On this writer’s investigations, anecdotally, Irish cinema-goers have been disparaging of the work, some even walking out, while British audiences have universally lauded the work. In the media, the Irish Times deemed the work “scattershot” and “problematic”, while their British equivalent, The Guardian, termed it “terrific” adding that McDonagh’s work “touches greatness”.

“I intended the film to be a universal film,” says McDonagh. “It’s not really a state of the nation attack on Ireland or anything. I would hope that the film would be received well anywhere. To me you could remake Calvary in a small town in Spain, or a small town in Italy, anywhere that’s dealt with all of those issues — religion, the financial scandals.

"It should be able to play anywhere so I’m not specifically trying to say anything about Ireland. It’s just that, again, I know those type of characters and I know those actors who can play those characters. But I’m not specifically saying that this is what Ireland is because, let’s face it, all those characters are heightened. It’s not naturalistic. It’s not a Ken Loach movie.”

Despite The Guard and Calvary being part of what McDonagh calls “the Glorified Suicide trilogy”, the concluding part won’t be set in Ireland. “Now that I’ve done it twice, I think that might be it for a while,” he says. “I think I’ve done as much as I want to do in Ireland at the moment.”

Instead, he says, that third feature will be set in London, rounding off his family’s locales. Next, though, he hopes to shoot a film about two corrupt cops in Texas, entitled War on Everyone. Although actors Michael Pena (Crash) and Garrett Hedlund (TRON: Legacy) have signed on, the November shoot will depend on raising the $8million needed for filming.

I tell McDonagh that in spending almost two decades pursuing a career in film, and with creatively fulfilling success eluding him until he turned 43, he must have had considerable drive and self-belief to persevere?

“I think that it was more the fact that there was nothing else that I could do really,” he says. “I hated nine-to-five jobs. I tried to do them but I’d get so bored that I’d almost want to throw myself out of a window. When you know that you can’t actually do anything else, you have to sort of persevere at the writing. I used to try and write novels.

"I wrote about five novels but they were terrible really, looking back at them. It was only when I started writing screenplays that I got an immediate positive response and I decided to stick with it. Of course it’s a progression. So you start with getting Ned Kelly made but then I wasn’t happy with the way it turned out.

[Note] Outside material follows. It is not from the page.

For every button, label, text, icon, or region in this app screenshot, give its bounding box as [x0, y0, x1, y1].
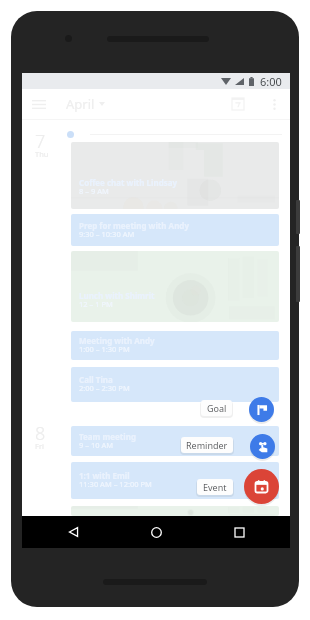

"So then I thought, instead of continually berating and criticising the director of Ned Kelly and bemoaning your fate, why don’t you just step up and direct the film yourself? So that then led into The Guard, which was a manageable, low-budget movie that I thought people might give me $6million to make. Up until that point I’d been writing scripts, a lot of which were $40-50million big budget action movies.

"No one is going to give me that money on my first film. So The Guard was something that I wrote that I thought maybe somebody would give me the $6-7million, which is what happened when I got Brendan involved. It’s just sticking with it really.”